As economies around the world return to growth after the deepest recession in a generation, renewed attention is being paid to enormous fiscal deficits and vast expansions of government debt. This year’s projected deficits as a share of GDP are estimated to be a remarkable 13.5 percent for the US — twice the previous record at the depth of the horrific early 1980s recession — 14.4 percent for Britain, 8.2 percent for France, 8 percent for India, 7.4 percent for Japan, 5.4 percent for Italy, 4.7 percent for Germany, 4.2 percent for China and 2.4 percent for Canada.
In addition to the automatic decline in tax revenues and increase in social-welfare spending during a recession, many nations added large spending increases and/or tax cuts to try to stimulate their economies. The increase in the deficit is the sum of these “automatic stabilizers” and discretionary programs. The discretionary policy response has been largest in the US at a cumulative 4.8 percent of GDP and in China at 4.4 percent between last year and next year, while it has been modest in Germany and Canada and smaller in Britain, France and India.
The automatic increase in the deficit has also been largest in the US, modest in Britain and Germany and smaller in Japan, India, Canada, China, France and Italy. These automatic effects should soon begin to reverse as economic activity recovers, but there is much debate, including at the G8 and G20 meetings, over whether the discretionary stimulus should be extended or ended, repeated or reversed.
Since every dollar, euro, yen, rupee or yuan borrowed today requires the same present value in future interest payments — and therefore future taxes — there are important long-term costs to balance against whatever benefits the deficits create today. There is no fiscal free lunch.
Some politicians, such as US President Barack Obama, herald their fiscal stimulus programs as effective responses to the economic crisis. They pledge allegiance to long-term fiscal responsibility, yet propose budgets with large deficits for years to come and big hikes in the debt-GDP ratio.
Politicians from political parties out of power denounce the deficits and debt as a horrific legacy for our children and an insurmountable burden on the economy. In the US in the 1980s, Democrats excoriated then-US president Ronald Reagan on deficits; Republicans now excoriate Obama on his much larger deficits and debt. Deficits are convenient for politicians as they hide and delay the true tax cost of spending. But when are deficits desirable and when are they damaging?

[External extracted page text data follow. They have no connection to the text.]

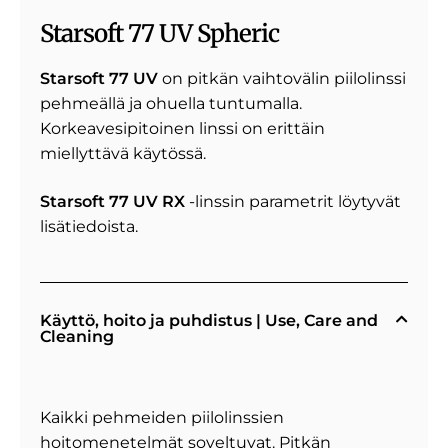
Starsoft 77 UV Spheric
Starsoft 77 UV
on pitkän vaihtovälin piilolinssi
pehmeällä ja ohuella tuntumalla.
Korkeavesipitoinen linssi on erittäin
miellyttävä käytössä.
Starsoft 77 UV RX
-linssin parametrit löytyvät
lisätiedoista.
Käyttö, hoito ja puhdistus | Use, Care and
Cleaning
Kaikki pehmeiden piilolinssien
hoitomenetelmät soveltuvat. Pitkän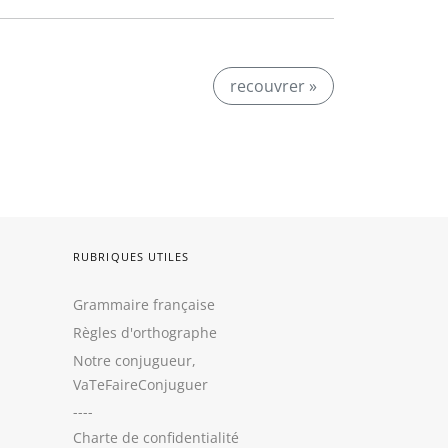
recouvrer »
RUBRIQUES UTILES
Grammaire française
Règles d'orthographe
Notre conjugueur,
VaTeFaireConjuguer
----
Charte de confidentialité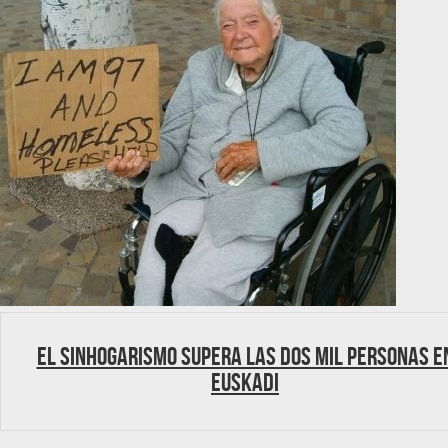
El sinhogarismo supera las dos mil personas e
Euskadi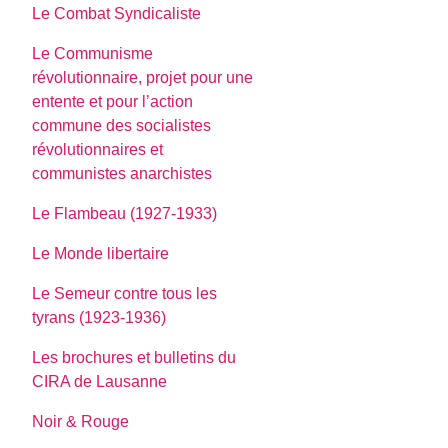
Le Combat Syndicaliste
Le Communisme
révolutionnaire, projet pour une
entente et pour l’action
commune des socialistes
révolutionnaires et
communistes anarchistes
Le Flambeau (1927-1933)
Le Monde libertaire
Le Semeur contre tous les
tyrans (1923-1936)
Les brochures et bulletins du
CIRA de Lausanne
Noir & Rouge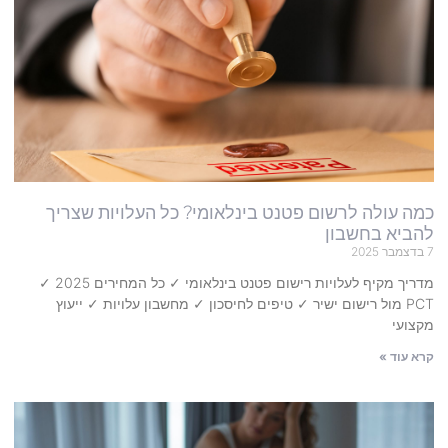
כמה עולה לרשום פטנט בינלאומי? כל העלויות שצריך
להביא בחשבון
7 בדצמבר 2025
מדריך מקיף לעלויות רישום פטנט בינלאומי ✓ כל המחירים 2025 ✓
PCT מול רישום ישיר ✓ טיפים לחיסכון ✓ מחשבון עלויות ✓ ייעוץ
מקצועי
קרא עוד »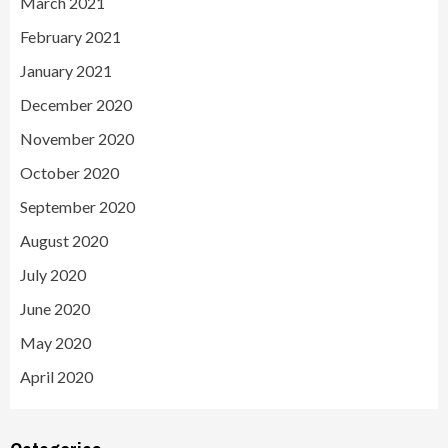
March 2021
February 2021
January 2021
December 2020
November 2020
October 2020
September 2020
August 2020
July 2020
June 2020
May 2020
April 2020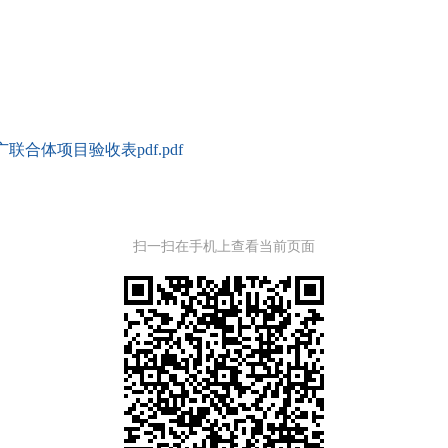
合体项目验收表pdf.pdf
扫一扫在手机上查看当前页面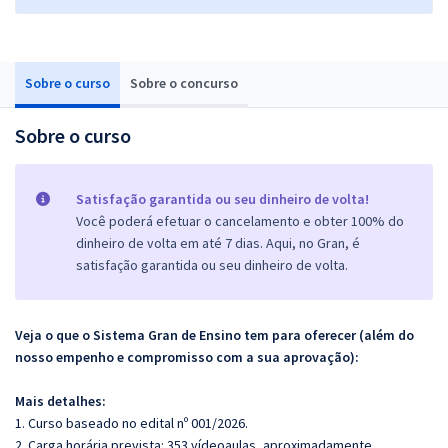
Sobre o curso
Sobre o concurso
Sobre o curso
Satisfação garantida ou seu dinheiro de volta!
Você poderá efetuar o cancelamento e obter 100% do
dinheiro de volta em até 7 dias. Aqui, no Gran, é
satisfação garantida ou seu dinheiro de volta.
Veja o que o Sistema Gran de Ensino tem para oferecer (além do
nosso empenho e compromisso com a sua aprovação):
Mais detalhes:
1. Curso baseado no edital nº 001/2026.
2. Carga horária prevista: 353 vídeoaulas, aproximadamente.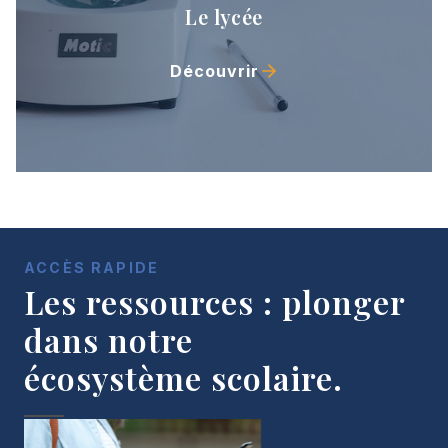
Le lycée
Découvrir
ACCÈS RAPIDE
Les ressources : plonger
dans notre
écosystème scolaire.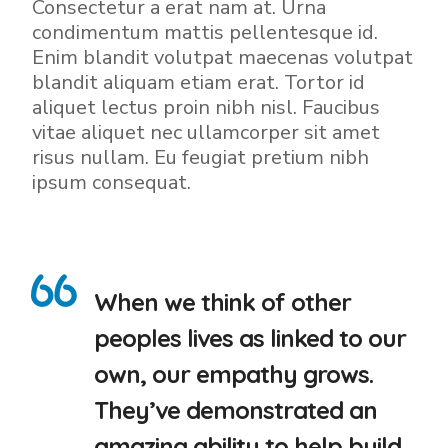
Consectetur a erat nam at. Urna
condimentum mattis pellentesque id.
Enim blandit volutpat maecenas volutpat
blandit aliquam etiam erat. Tortor id
aliquet lectus proin nibh nisl. Faucibus
vitae aliquet nec ullamcorper sit amet
risus nullam. Eu feugiat pretium nibh
ipsum consequat.
When we think of other
peoples lives as linked to our
own, our empathy grows.
They’ve demonstrated an
amazing ability to help build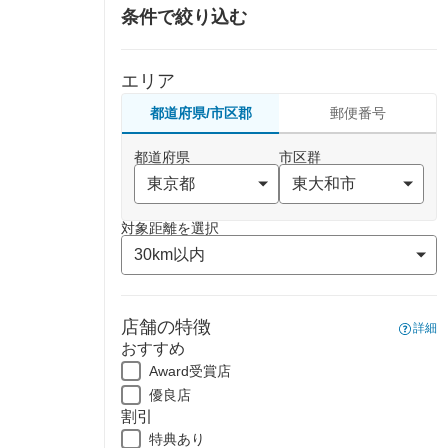
条件で絞り込む
エリア
都道府県/市区郡
郵便番号
都道府県
市区群
対象距離を選択
店舗の特徴
詳細
おすすめ
Award受賞店
優良店
割引
特典あり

The impact of the economy on the budget balance is swifter, surer and larger than the impact of the budget balance on the economy. All economists agree that we should allow the automatic stabilizers to work. Discretionary fiscal policy is often clumsy in responding to recession, given the usual lags in legislative and administrative implementation and the politics of pork and special interests surrounding spending and tax decisions.
The US stimulus has been much slower to enter the economy than promised. Indeed, most of the stimulus money will be spent after the recession “appears to have ended,” and the evidence is that so far it has had little effect.
It is appropriate to finance some long-lived public-capital investment by government borrowing, since the benefits will accrue for many years, and future taxpayers might equitably bear part of the burden. This is standard practice for US state and local governments. It is also more efficient to keep tax rates stable over time, and thus to finance with debt temporary large spending needs such as military buildups during war (or to prevent war), while reversing the debt buildup thereafter.
The US federal government’s borrowing exceeded tax revenues in every year since the end of World War II. Such debt finance is both equitable and efficient. But little in the current stimulus programs is justifiable on either of the grounds mentioned above.
The level, composition and growth of spending and taxes are the fundamental fiscal indicators. Even with a balanced budget, there is still the issue of the effectiveness and efficiency of spending, as each dollar of government revenue costs the economy about US$1.30, given the distortions to private decisions caused by taxes.
Large deficits shift the bill for today’s consumption to future generations and can crowd out private investment, thereby slowing the improvement of living standards. Deficits are riskier if the level of the national debt, the accumulation of all previous deficits, is high or rapidly rising relative to GDP.
The debt-GDP ratio varies a lot by country. It will double in the US unless Obama reverses course, as former US president Bill Clinton did when he and a Republican Congress balanced the budget.
Deficits are problematic if they finance consumption, not productive public investment on infrastructure. The crisis funding of the modest delayed infrastructure component of most stimulus programs suggests that much of it would not pass a rigorous cost-benefit test. Some US federal agencies are trying to spend 10 times their previous budgets — not a recipe for efficiency or speed. And deficits can lead to inflation if central banks monetize the government debt, a serious concern in financial markets, as China has warned the US.
These concerns require that fiscal exit strategies be planned, announced and implemented soon, before the stimulus programs become permanently entrenched, develop powerful dependent constituencies and greatly increase the risk of rising interest rates, inflation and taxation. On this score, citizens everywhere, from Boston to Berlin, Mumbai to Moscow, are right to be appalled at the explosion of government debt.
Michael Boskin is a professor of economics at Stanford University and a senior fellow at the Hoover Institution. He was chairman of former US president George H.W. Bush’s Council of Economic Advisers.